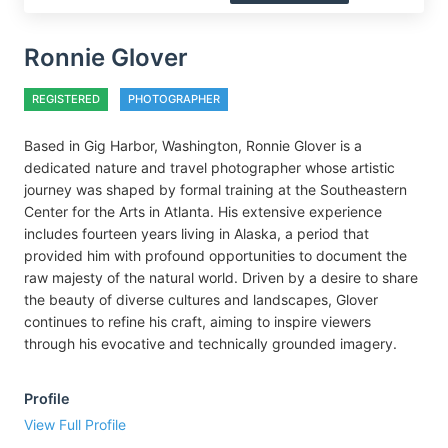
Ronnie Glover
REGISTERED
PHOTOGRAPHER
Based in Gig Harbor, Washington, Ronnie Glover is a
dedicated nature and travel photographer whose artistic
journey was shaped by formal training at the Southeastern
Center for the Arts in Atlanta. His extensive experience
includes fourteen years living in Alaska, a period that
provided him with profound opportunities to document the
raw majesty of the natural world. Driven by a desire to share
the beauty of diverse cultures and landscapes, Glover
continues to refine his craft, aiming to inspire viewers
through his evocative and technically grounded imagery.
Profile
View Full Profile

───

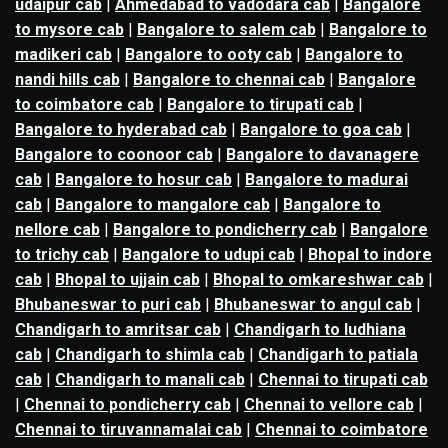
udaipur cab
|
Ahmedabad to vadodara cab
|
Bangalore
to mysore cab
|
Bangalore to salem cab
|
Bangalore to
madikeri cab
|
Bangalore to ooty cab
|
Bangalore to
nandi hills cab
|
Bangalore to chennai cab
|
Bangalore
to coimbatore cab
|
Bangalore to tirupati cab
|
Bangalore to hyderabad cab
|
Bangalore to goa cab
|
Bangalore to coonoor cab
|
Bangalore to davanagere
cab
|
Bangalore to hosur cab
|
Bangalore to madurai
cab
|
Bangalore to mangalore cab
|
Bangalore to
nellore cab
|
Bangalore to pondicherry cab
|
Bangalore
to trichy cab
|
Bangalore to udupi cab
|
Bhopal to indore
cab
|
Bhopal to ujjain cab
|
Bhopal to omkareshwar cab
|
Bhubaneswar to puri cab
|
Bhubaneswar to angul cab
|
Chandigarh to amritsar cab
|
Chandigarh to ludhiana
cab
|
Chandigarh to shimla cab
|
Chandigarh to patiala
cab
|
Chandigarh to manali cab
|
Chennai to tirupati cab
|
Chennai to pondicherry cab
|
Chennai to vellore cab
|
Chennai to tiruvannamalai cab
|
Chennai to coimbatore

───

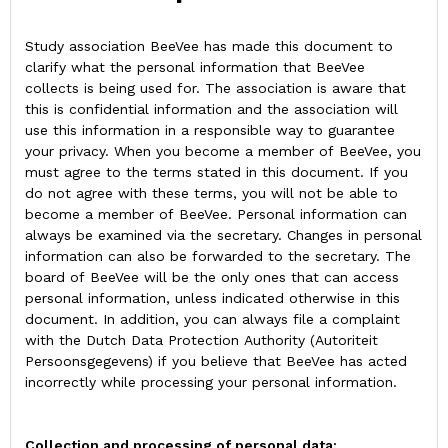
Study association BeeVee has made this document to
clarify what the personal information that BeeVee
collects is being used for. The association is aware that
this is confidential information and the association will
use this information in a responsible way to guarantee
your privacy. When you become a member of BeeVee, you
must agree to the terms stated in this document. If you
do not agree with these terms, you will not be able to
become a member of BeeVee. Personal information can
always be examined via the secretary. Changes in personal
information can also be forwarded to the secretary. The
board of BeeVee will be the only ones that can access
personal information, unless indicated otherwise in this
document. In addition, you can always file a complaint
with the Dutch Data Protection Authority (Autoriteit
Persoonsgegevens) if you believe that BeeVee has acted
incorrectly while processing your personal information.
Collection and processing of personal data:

───

Lines holding the string "that": find them in the listing above and copy each one.

◆ ANSWER SPACE:
includes fourteen years living in Alaska, a period that
clarify what the personal information that BeeVee
collects is being used for. The association is aware that
board of BeeVee will be the only ones that can access
Persoonsgegevens) if you believe that BeeVee has acted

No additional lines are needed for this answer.